== What you are asked to do ==
Every record below, from first to last, should be copied exactly; leave the pictures out.

= Beginning of Section =

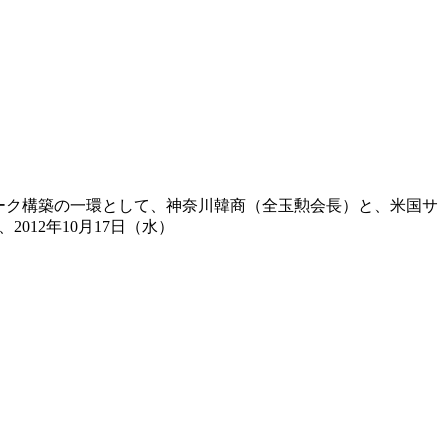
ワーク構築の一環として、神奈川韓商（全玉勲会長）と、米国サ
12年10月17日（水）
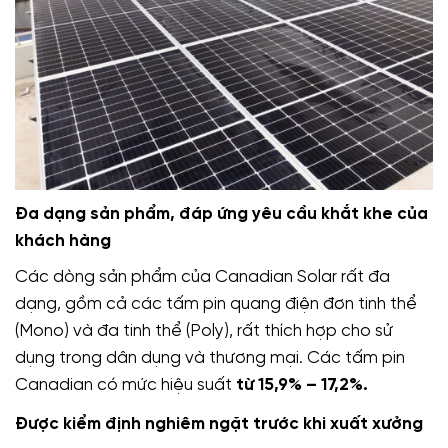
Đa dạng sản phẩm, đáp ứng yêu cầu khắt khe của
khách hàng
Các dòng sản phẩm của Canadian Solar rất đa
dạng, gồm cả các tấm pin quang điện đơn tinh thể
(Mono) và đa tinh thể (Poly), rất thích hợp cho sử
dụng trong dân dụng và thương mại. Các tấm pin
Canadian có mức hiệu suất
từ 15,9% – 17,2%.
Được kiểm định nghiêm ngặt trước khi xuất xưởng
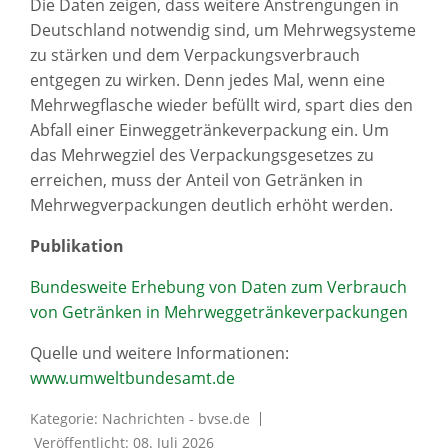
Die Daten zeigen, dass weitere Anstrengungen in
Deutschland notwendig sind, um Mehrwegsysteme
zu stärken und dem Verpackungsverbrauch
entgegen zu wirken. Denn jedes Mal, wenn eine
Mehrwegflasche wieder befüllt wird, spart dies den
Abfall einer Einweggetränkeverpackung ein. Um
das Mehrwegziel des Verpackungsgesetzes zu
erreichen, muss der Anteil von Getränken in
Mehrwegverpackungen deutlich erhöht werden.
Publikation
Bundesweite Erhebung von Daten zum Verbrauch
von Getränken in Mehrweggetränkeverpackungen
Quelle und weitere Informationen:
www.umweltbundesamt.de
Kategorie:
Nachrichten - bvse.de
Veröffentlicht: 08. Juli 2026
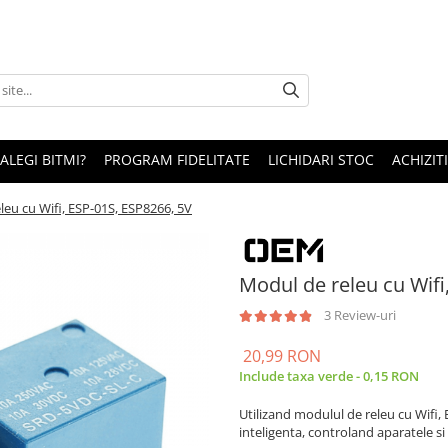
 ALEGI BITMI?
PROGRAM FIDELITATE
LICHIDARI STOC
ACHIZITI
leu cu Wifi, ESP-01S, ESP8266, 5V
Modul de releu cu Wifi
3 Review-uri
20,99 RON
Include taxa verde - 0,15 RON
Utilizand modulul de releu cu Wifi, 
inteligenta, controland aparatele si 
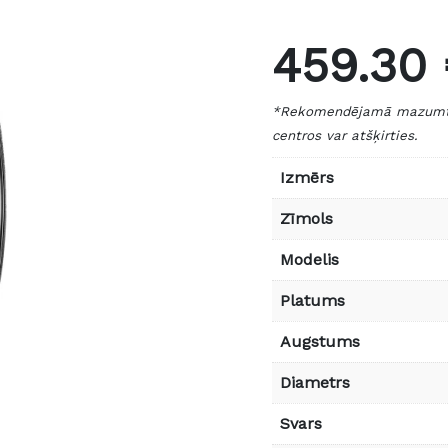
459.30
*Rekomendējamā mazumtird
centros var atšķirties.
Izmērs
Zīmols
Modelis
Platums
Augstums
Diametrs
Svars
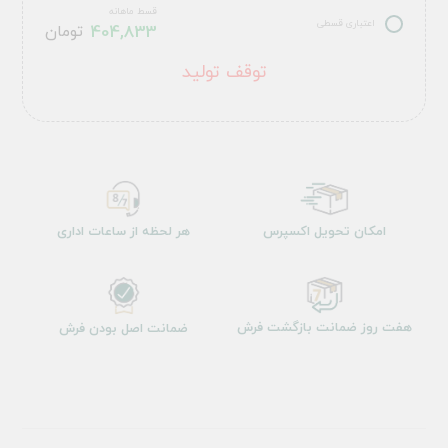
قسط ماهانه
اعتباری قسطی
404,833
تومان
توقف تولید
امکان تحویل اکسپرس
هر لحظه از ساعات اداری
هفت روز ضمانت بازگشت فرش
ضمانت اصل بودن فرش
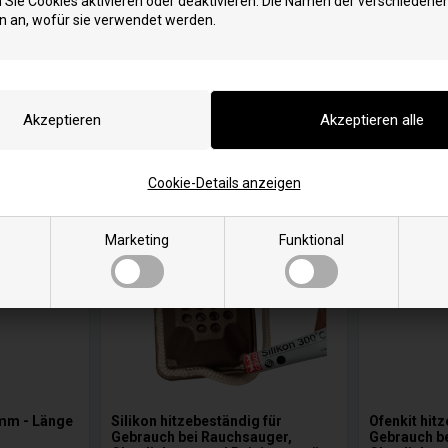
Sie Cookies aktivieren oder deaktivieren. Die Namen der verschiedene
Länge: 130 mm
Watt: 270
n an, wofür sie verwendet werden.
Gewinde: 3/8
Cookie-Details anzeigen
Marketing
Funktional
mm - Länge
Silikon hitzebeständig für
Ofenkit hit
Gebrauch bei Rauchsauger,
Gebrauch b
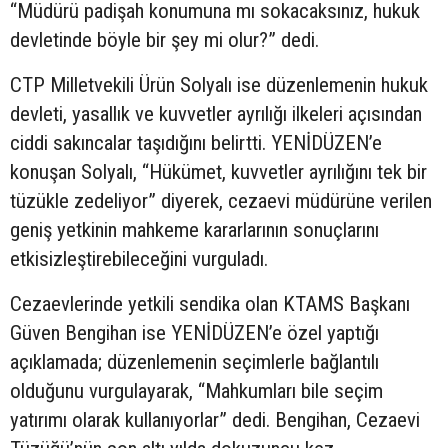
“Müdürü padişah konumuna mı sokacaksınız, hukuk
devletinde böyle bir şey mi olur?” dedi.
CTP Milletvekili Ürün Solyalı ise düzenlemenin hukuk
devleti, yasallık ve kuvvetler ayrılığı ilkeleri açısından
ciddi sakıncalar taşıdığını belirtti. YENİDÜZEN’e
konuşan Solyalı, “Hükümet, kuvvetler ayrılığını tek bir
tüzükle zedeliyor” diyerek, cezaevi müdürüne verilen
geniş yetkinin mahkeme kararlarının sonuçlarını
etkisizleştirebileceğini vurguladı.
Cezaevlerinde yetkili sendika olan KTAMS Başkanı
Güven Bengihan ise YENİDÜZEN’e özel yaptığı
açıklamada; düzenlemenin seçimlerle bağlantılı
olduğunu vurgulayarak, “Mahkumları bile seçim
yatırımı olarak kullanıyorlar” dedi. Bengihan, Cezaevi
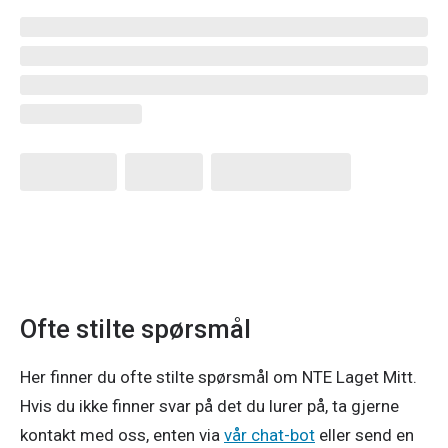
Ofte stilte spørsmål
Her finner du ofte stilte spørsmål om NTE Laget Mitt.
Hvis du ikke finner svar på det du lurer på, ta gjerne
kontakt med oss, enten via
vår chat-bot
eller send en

= End of Section =

== Reply ==
ワーク構築の一環として、神奈川韓商（全玉勲会長）と、米国サ
12年10月17日（水）
Đa dạng sản phẩm, đáp ứng yêu cầu khắt khe của
khách hàng
Các dòng sản phẩm của Canadian Solar rất đa
dạng, gồm cả các tấm pin quang điện đơn tinh thể
(Mono) và đa tinh thể (Poly), rất thích hợp cho sử
dụng trong dân dụng và thương mại. Các tấm pin
Canadian có mức hiệu suất
từ 15,9% – 17,2%.
Được kiểm định nghiêm ngặt trước khi xuất xưởng
Die Daten zeigen, dass weitere Anstrengungen in
Deutschland notwendig sind, um Mehrwegsysteme
zu stärken und dem Verpackungsverbrauch
entgegen zu wirken. Denn jedes Mal, wenn eine
Mehrwegflasche wieder befüllt wird, spart dies den
Abfall einer Einweggetränkeverpackung ein. Um
das Mehrwegziel des Verpackungsgesetzes zu
erreichen, muss der Anteil von Getränken in
Mehrwegverpackungen deutlich erhöht werden.
Publikation
Bundesweite Erhebung von Daten zum Verbrauch
von Getränken in Mehrweggetränkeverpackungen
Quelle und weitere Informationen:
www.umweltbundesamt.de
Kategorie:
Nachrichten - bvse.de
Veröffentlicht: 08. Juli 2026
 ALEGI BITMI?
PROGRAM FIDELITATE
LICHIDARI STOC
ACHIZITI
leu cu Wifi, ESP-01S, ESP8266, 5V
Modul de releu cu Wifi
3 Review-uri
20,99 RON
Include taxa verde - 0,15 RON
Utilizand modulul de releu cu Wifi, 
inteligenta, controland aparatele si 
459.30
*Rekomendējamā mazumtird
centros var atšķirties.
Izmērs
Zīmols
Modelis
Platums
Augstums
Diametrs
Svars
قسط ماهانه
اعتباری قسطی
404,833
تومان
توقف تولید
امکان تحویل اکسپرس
هر لحظه از ساعات اداری
هفت روز ضمانت بازگشت فرش
ضمانت اصل بودن فرش
Sie Cookies aktivieren oder deaktivieren. Die Namen der verschiedene
Länge: 130 mm
Watt: 270
n an, wofür sie verwendet werden.
Gewinde: 3/8
Cookie-Details anzeigen
Marketing
Funktional
mm - Länge
Silikon hitzebeständig für
Ofenkit hit
Gebrauch bei Rauchsauger,
Gebrauch b
“Müdürü padişah konumuna mı sokacaksınız, hukuk
devletinde böyle bir şey mi olur?” dedi.
CTP Milletvekili Ürün Solyalı ise düzenlemenin hukuk
devleti, yasallık ve kuvvetler ayrılığı ilkeleri açısından
ciddi sakıncalar taşıdığını belirtti. YENİDÜZEN’e
konuşan Solyalı, “Hükümet, kuvvetler ayrılığını tek bir
tüzükle zedeliyor” diyerek, cezaevi müdürüne verilen
geniş yetkinin mahkeme kararlarının sonuçlarını
etkisizleştirebileceğini vurguladı.
Cezaevlerinde yetkili sendika olan KTAMS Başkanı
Güven Bengihan ise YENİDÜZEN’e özel yaptığı
açıklamada; düzenlemenin seçimlerle bağlantılı
olduğunu vurgulayarak, “Mahkumları bile seçim
yatırımı olarak kullanıyorlar” dedi. Bengihan, Cezaevi
Ofte stilte spørsmål
Her finner du ofte stilte spørsmål om NTE Laget Mitt.
Hvis du ikke finner svar på det du lurer på, ta gjerne
kontakt med oss, enten via
vår chat-bot
eller send en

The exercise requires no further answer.